Parties and crowds are cause for alarm

2 min
Young people doing 'bot ellón' on the beach in Barcelona, early this morning.

Barcelona"We feel helpless, because we cannot see how to solve it". This is the desperate appeal made by the mayoress of Llançà, Núria Escarpanter, in the face of the avalanche of parties and boozing that is seen every weekend on the beaches of her municipality, which is not included in the list of those under night curfew. This discomfort is extensible to other towns on the Costa Brava that do not have curfews and suffer a kind of call effect, since people from other places where there is a curfew move to continue the party during the night, with the corresponding inconvenience caused to the neighbourhood and the risk of contagion they represent.

This is one of the collateral effects of the selective curfew approved by the Generalitat in 176 municipalities, which just this week could be extended for two more weeks.
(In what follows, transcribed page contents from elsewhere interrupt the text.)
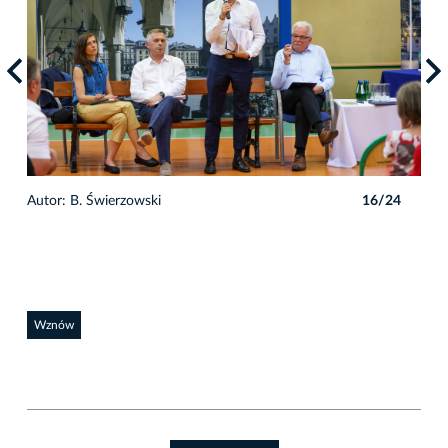
4
Autor: B. Świerzowski
16/24
Auto
Wznów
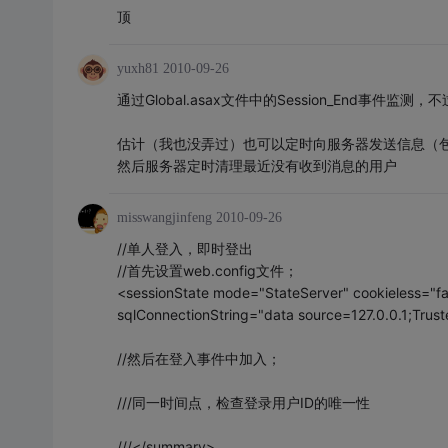
顶
yuxh81
2010-09-26
通过Global.asax文件中的Session_End事件
估计（我也没弄过）也可以定时向服务器发送信息（
然后服务器定时清理最近没有收到消息的用户
misswangjinfeng
2010-09-26
//单人登入，即时登出
//首先设置web.config文件；
<sessionState mode="StateServer" cookieless="fa
sqlConnectionString="data source=127.0.0.1;Trus
//然后在登入事件中加入；
///同一时间点，检查登录用户ID的唯一性
///</summary>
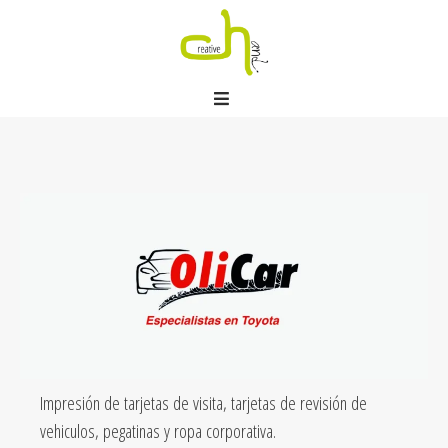
Olicar
Publicado el
abril 28, 2020
por
creativehand
Impresión de tarjetas de visita, tarjetas de revisión de
vehiculos, pegatinas y ropa corporativa.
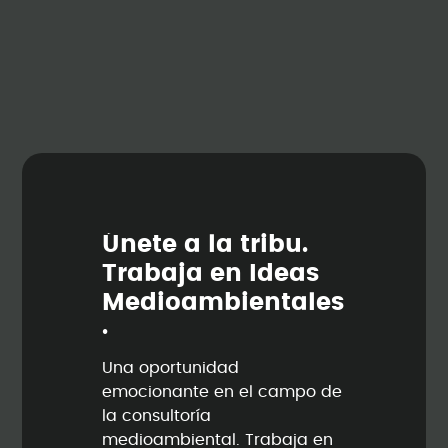
Ú
n
e
t
e
a
l
a
t
r
i
b
u
.
T
r
a
b
a
j
a
e
n
I
d
e
a
s
M
e
d
i
o
a
m
b
i
e
n
t
a
l
e
s
.
Una oportunidad
emocionante en el campo de
la consultoría
medioambiental. Trabaja en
In any case, after the traumatic experience of the fifth wave, the authorities would have to prevent these crowds and parties of all kinds where safe distances are not kept and masks not worn. On the eve of the start of the school year, it would be unforgivable if the number of cases of infection were to rise again just as we are entering the final stretch of the vaccination process. The country is not in a position to face a sixth wave that would have catastrophic consequences for the economic fabric.

In the same vein, the images of crowds of young people partying without masks in the narrow streets of Gràcia are also incomprehensible in the narrow streets of Gràcia for the festival when the cumulative incidence at 14 days continues to exceed 400 cases per 100,000 inhabitants. It seems as if the same mistake was repeated as in June, when the green light was given to festivals (with attendants taking an antigen test) and did not foresee the exponential escalation in infections that would end up taking place. As if it were a curse, each improvement in figures (in June the cumulative incidence was under 100) has been followed by an escalation in infections.

With over 60% of the population vaccinated, we are beginning to see the light at the end of the tunnel of the pandemic. This is the way forward, but a final effort is still needed to avoid overcrowding. Experience shows that infections among vaccinated people are not negligible and, in a context of skyrocketing incidence, it has ended up being numerically important. The good thing is that the vaccine has mitigated the effects of the virus, because it is scary to think what mortality we would have had last summer with this summer's infection numbers.

Therefore, the Catalan Government, as well as Barcelona City Council, cannot turn a blind eye to a reality that threatens to truncate the good progress in recent weeks after the peak was overcome in mid-July. We must take extreme precautions in the remainder of August and use the necessary staff to avoid crowds, which are sources of contagion.